Remembering the Holocaust is about reminding ourselves how quickly verbal racism and anti-Semitism can turn into acts of murder.
On 29 and 30 September 1941, in less than 36 hours, SS units shot dead more than 33,000 Jews at a ravine near Kiev. Since then, the name ‘Babi Yar’ is a synonym for one of the worst massacres ever committed in the history of mankind.
In the two weeks following this atrocity, a further 18,000 men, women and children were murdered at that site. For the Nazi regime, the massacre was a test case for the implementation of the plan to exterminate European Jewry, a plan that was formally approved a few months later at the Wannsee Conference.
Babi Yar had been prepared meticulously. It involved not only special SS killing units, but also regular German army units, as well as allied Ukrainian groups.All of them were an integral part in the planning and execution of this massacre.
On 28 September 1941, notices were posted across Kiev calling on the city’s Jews to present themselves the following day with identification documents, money and valuables, and warm clothing, in order to be evacuated. Anyone refusing to follow the order was to be executed.
The previous day, more than 100,000 rounds of ammunition from Wehrmacht stocks had arrived in Kiev. Nonetheless, the Germans expected that only a few thousand of the remaining 50,000 Jews (the remainder had fled before the German troops arrived) in the city would show up, but more than 30,000 did. They did so in the hope to be resettled and thus survive.
However, the Germans had something else in mind.
After being stripped of all their belongings and clothes, thousands were led into the ravine, which is located next to an old Jewish cemetery, and shot dead.

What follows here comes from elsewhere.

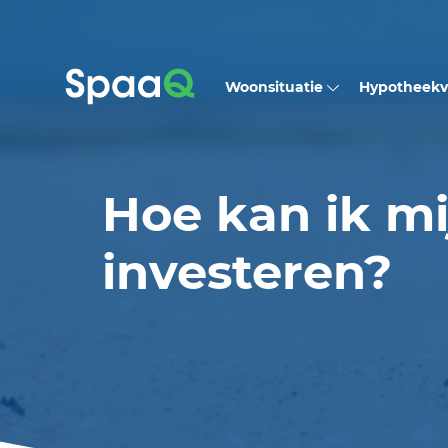
Woonsituatie
Hypotheek
Hoe kan ik mi
investeren?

The Babi Yar survivor Dina Pronicheva remembered the scene: “We were surrounded by fascists with submachine guns, Ukrainian policemen, and ferocious dogs who were ready to tear a human being to pieces. And then, I could not leave my mother alone. I embraced her, burst into tears but was unable to leave her. Mother pushed me away and yelled ‘Hurry!’”
The corpses stacked up in layers; the scene must have been unspeakably gruesome. But the slaughter continued for 36 hours. At the same time, the killers kept exact records. In an “event report” to the SS leadership in Berlin dated 1 October 1941, 33,771 Jews were reported to have been liquidated.
The mass murder went like clockwork. The Wehrmacht, the regular German army, also played along.
Less than 30 people survived the slaughter. Dina Pronicheva was one of them. She had fallen into the pit before a bullet could hit her, and after nightfall she was able to able to crawl out of the huge heap of corpses, which had already been covered with sand.
Another survivor recalled: “The bodies of old men rested on the bodies of children, who lay on the bodies of their dead mothers.”
Even for the hardened killers of the SS, what had happened at Babi Yar was too horrible to reveal to the public, and the Germans later tried to conceal their atrocious crime by forcing laborers to exhume the bodies in order to burn them. But the massacre had been too big to conceal.
Where Anti-Semitism Can Lead
More and more people question the purpose of such memorials. Others ask: Shouldn’t we rather focus on what’s happening today, in Syria, in Iraq, and in many other places around the world?
Has Holocaust remembrance become dispensible? Have the Germans, and the world, learned the lessons of the murder of six million Jews? Do we still need such official acts of remembrance? We do.
To be clear: Remembering these crimes is not a ritual, or even a way to put an entire people in the dock.
Remembering the Holocaust is about reminding ourselves how quickly verbal racism and anti-Semitism can turn into acts of murder. It took the Nazis only a few years to turn people into well-functioning serial killers. The fanatical hatred of Jews with which they had been imbued worked very quickly.
Where the history of the Holocaust is not taught in schools, or where the Holocaust is even questioned by government officials, indoctrinating people with hatred against Jews and other minorities is much easier.
Very few people are now left who can still tell us about what they went through during World War II. Therefore, we need official acts of remembrance because they send an important signal.
The remembrance of the Shoah and other crimes must remain a key element in the education of young people. Of course, it’s not necessary to focus only on the negative aspects of one’s past, and the positive ones deserve to be highlighted.
And yet, in a nation or a society that is conscious of its past crimes, it is much harder for fanatics to incite people to commit mass murder.
Last year, the 70th anniversary of the liberation of Auschwitz-Birkenau was marked. There was huge media interest, and it was probably the biggest act of Holocaust remembrance ever held. This was important.
It may be inconvenient to state, but not everybody has learned the lessons of this horrible time. Some even try to glorify war criminals of that time as national heroes.
That is the reason why we need more, and not less remembrance.
It is important that we don’t consign the Holocaust to the history books and slowly forget about it.
If we do, if may come back at some stage. That, by the way, does not only apply to Germany or to Ukraine, but to all countries.